Fixpunkt der Handlung ist aber immer der Drogenhandel.
"Atlantic Monthly" empfiehlt, die DVDs zwischen Dostojewskij, Dickens und Tolstoi einzusortieren" (TAZ)
"Die beste Serie in der Geschichte des TV" (Rebecca Traister & Laura Miller)
"Der Gewinner der isländischen Kommunalwahlen von 2010 für die Stadt Reykjavík Jón Gnarr empfahl seinen möglichen Koalitionspartnern im Vorfeld der Wahl, sich die Serie anzusehen, da er mit niemandem koalieren würde, der sich diese Serie nicht angesehen habe." (Wikipedia)
"The Wire is unmissable television" (The Guardian)
The Wire - wo soll ich anfangen? Am besten damit, dass mich die Authentizität dieser Serie vom Hocker gerissen hat. Kompromisslos und von einem Realismus geprägt, der seinesgleichen sucht, wird hier TV-Geschichte geschrieben.

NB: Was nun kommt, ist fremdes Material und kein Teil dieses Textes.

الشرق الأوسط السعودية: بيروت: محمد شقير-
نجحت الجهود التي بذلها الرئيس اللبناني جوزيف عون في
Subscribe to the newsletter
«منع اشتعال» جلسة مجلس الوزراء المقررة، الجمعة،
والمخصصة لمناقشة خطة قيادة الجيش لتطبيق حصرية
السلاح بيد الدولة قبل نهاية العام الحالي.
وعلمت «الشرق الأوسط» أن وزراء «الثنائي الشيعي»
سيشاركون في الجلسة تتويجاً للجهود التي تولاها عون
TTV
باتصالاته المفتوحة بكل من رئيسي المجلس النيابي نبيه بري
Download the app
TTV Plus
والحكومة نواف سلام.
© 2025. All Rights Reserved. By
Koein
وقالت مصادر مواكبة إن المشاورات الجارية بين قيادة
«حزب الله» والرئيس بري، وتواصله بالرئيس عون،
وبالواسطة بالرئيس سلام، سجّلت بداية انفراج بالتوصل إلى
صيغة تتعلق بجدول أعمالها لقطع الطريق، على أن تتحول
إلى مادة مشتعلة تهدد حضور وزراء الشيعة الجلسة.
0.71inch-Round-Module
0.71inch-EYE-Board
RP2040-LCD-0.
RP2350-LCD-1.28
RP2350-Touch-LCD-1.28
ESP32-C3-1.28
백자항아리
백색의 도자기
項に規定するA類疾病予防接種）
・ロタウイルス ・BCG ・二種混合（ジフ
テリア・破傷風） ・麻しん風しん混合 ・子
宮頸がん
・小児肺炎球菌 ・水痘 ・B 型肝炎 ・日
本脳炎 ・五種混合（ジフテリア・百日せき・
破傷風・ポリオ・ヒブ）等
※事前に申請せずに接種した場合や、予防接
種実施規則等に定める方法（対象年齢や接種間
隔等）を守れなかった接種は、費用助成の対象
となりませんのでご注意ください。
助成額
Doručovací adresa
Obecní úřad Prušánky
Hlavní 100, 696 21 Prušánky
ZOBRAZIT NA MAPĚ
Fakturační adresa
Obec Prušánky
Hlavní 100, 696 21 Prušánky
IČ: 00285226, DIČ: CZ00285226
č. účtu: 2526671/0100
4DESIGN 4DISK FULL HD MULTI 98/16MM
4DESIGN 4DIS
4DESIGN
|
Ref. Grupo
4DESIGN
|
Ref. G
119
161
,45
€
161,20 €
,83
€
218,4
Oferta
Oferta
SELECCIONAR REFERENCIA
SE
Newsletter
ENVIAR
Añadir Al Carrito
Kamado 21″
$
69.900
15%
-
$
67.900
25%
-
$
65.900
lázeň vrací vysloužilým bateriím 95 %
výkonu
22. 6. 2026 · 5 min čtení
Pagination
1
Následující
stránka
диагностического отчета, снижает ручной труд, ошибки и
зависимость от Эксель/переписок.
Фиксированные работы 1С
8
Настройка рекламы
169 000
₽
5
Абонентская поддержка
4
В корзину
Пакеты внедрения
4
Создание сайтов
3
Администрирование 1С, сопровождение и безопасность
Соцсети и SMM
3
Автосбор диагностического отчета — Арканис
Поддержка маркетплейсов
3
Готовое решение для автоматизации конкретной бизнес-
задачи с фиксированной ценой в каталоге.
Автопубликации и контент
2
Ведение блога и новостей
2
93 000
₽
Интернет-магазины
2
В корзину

Zur Vorbereitung hat der Autor der Serie, David Simon, ein Jahr lang eine Einheit der Baltimore Police begleitet (Baltimore gilt als eine der ärmsten Städte der USA und weist eine Mordrate von jenseits der 250 auf) und dies in dem Buch 'Homicide - A Year on the Killing Streets' verarbeitet.

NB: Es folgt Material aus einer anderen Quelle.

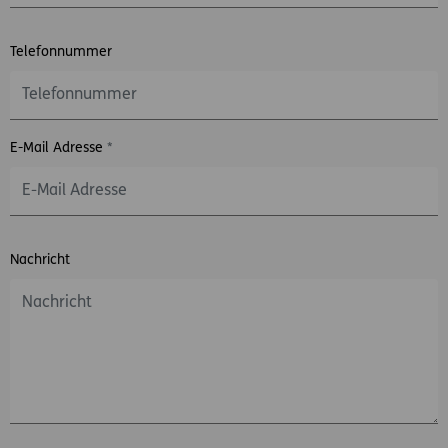
Telefonnummer
E-Mail Adresse
*
Nachricht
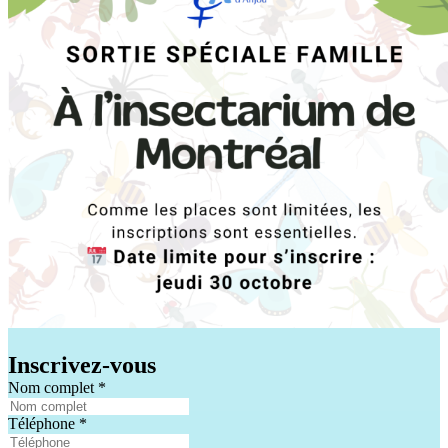
Inscrivez-vous
Nom complet
*
Téléphone
*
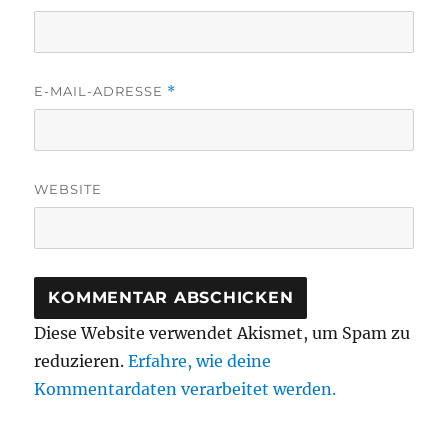
E-MAIL-ADRESSE
*
WEBSITE
Diese Website verwendet Akismet, um Spam zu
reduzieren.
Erfahre, wie deine
Kommentardaten verarbeitet werden.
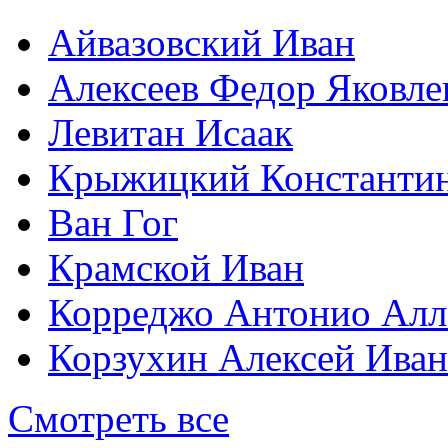
Айвазовский Иван
Алексеев Федор Яковле
Левитан Исаак
Крыжицкий Константин
Ван Гог
Крамской Иван
Корреджо Антонио Алл
Корзухин Алексей Ива
Смотреть все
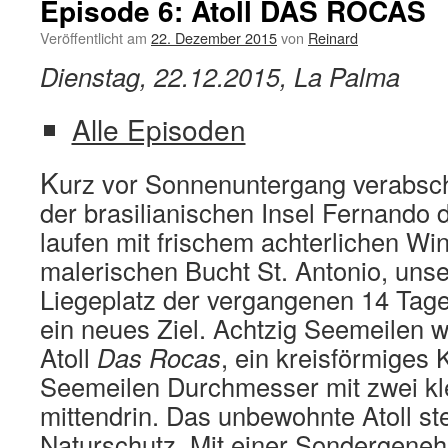
Episode 6: Atoll DAS ROCAS
Veröffentlicht am
22. Dezember 2015
von
Reinard
Dienstag, 22.12.2015, La Palma
Alle Episoden
K
urz vor Sonnenuntergang verabsch
der brasilianischen Insel Fernando
laufen mit frischem achterlichen Wi
malerischen Bucht St. Antonio, un
Liegeplatz der vergangenen 14 Tage
ein neues Ziel. Achtzig Seemeilen we
Atoll
Das Rocas
, ein kreisförmiges K
Seemeilen Durchmesser mit zwei kl
mittendrin. Das unbewohnte Atoll st
Naturschutz. Mit einer Sondergeneh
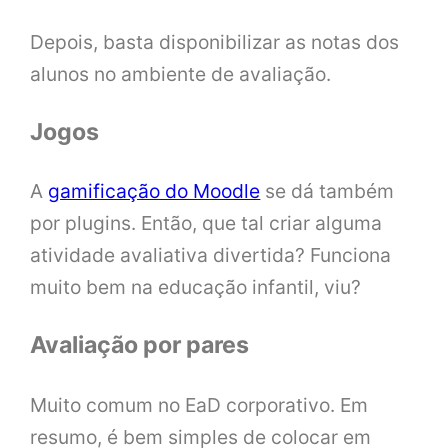
Depois, basta disponibilizar as notas dos
alunos no ambiente de avaliação.
Jogos
A
gamificação do Moodle
se dá também
por plugins. Então, que tal criar alguma
atividade avaliativa divertida? Funciona
muito bem na educação infantil, viu?
Avaliação por pares
Muito comum no EaD corporativo. Em
resumo, é bem simples de colocar em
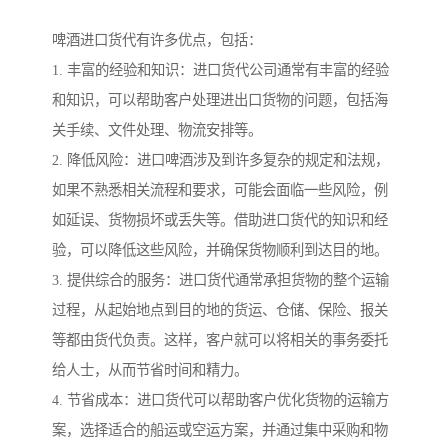
啤酒进口货代有许多优点，包括：
1. 丰富的经验和知识：进口货代公司通常有丰富的经验
和知识，可以帮助客户处理进出口货物的问题，包括海
关手续、文件处理、物流安排等。
2. 降低风险：进口啤酒涉及到许多复杂的规定和法规，
如果不熟悉相关流程和要求，可能会面临一些风险，例
如延误、货物损坏或丢失等。借助进口货代的知识和经
验，可以降低这些风险，并确保货物顺利到达目的地。
3. 提供综合的服务：进口货代通常承担货物的整个运输
过程，从起始地点到目的地的货运、仓储、保险、报关
等都由货代负责。这样，客户就可以将相关的事务委托
给人士，从而节省时间和精力。
4. 节省成本：进口货代可以帮助客户优化货物的运输方
案，选择适合的船运或空运方案，并通过集中采购和物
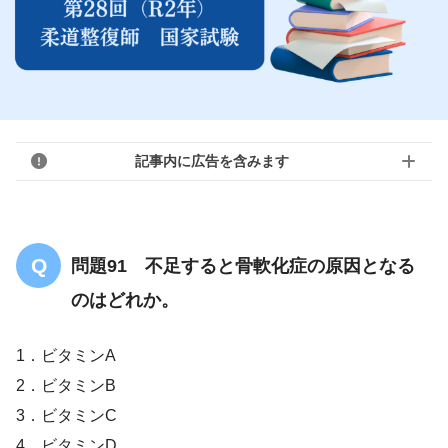
記事内に広告を含みます
問題91 不足すると骨軟化症の原因となる
のはどれか。
1．ビタミンA
2．ビタミンB
3．ビタミンC
4．ビタミンD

Ein Großteil der Darsteller wurde direkt aus den Ghettos Baltimores gecastet, gedreht wurde nur an Originalschauplätzen und so gut wie jeder Charakter der Serie mündet in der Realität. Und so wirkt The Wire auch. Fast dokumentarisch zeigt die Serie den Alltag der Straßendealer, der Polizisten, der Politiker (auf Musik wird verzichtet, außer sie ist Teil der Szene) - ohne dabei an Unterhalungswert zu verlieren. Das ist das große Kunststück das den Machern gelungen ist.

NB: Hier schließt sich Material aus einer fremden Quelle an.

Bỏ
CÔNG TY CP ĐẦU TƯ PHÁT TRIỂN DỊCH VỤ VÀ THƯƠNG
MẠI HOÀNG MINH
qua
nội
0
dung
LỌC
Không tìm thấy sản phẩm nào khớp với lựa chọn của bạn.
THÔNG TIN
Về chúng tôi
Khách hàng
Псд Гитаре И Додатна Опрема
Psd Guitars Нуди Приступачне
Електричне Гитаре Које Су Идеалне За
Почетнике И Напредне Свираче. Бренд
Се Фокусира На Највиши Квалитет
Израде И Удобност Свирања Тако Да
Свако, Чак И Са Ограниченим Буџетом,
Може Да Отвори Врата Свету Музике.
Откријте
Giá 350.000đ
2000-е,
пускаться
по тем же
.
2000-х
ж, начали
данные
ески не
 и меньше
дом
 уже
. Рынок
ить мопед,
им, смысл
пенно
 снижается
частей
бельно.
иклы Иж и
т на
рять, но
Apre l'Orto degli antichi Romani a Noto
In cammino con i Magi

Auf eine plakative Moral, einen erhobenen Zeigefinger oder eine Kategorisierung in Gut und Böse wird verzichtet. Gut und Böse existiert nicht, die Charaktere bewegen sich in einer ständigen Grauzone.
Es scheint sogar eine respektvolle Beziehung zwischen Polizei und Dealern vorzuherrschen, eine stillschweigende Anerkennung für die Arbeit des Anderen. Eine Anerkennung dafür, dass dieses Spiel, das Game, niemals enden wird, dass keine Seite jemals in der Lage sein würde ihren Teil der Arbeit zu beenden.
Jeder in diesem Spiel, egal ob Zivilfahnder, Dealer oder Junkie hat seine festgelegten Spielregeln und Aufgaben. Keiner von ihnen wird jemals aus dem Spiel austreten. Es sei denn durch Rente, Knast oder Tod.
Und selbst dann wird derjenige von ihnen nahtlos ersetzt. Bis in alle Ewigkeit, bis ans Ende aller Tage.
Denn vom Polizeiapparat oder der Politik ist nicht viel zu erwarten. 250 bis 300 Morde im Jahr erlauben keine langwierigen Ermittlungen. Ein Rotationssystem wird angewendet, ist die Zeit für die Ermittlungen in einem Mordfall überschritten wird zum nächsten vorgerückt. Die Statistiken werden manipuliert und geschönt.
So stöst Jimmy McNulty (wahnsinnig gut gespielt von Dominic West) nicht auf Lob und höfliche Worte, als er durch Zufall auf die kriminellen Machenschaften im Drogenhandel von Avon Barksdale (Wood Harris) aufmerksam wird und Ermittlungen in Gang setzt.
Eine Sondereinheit wird gegründet die aus allen Querdenkern und Außenseitern der Baltimore Police zusammengewürfelt wird.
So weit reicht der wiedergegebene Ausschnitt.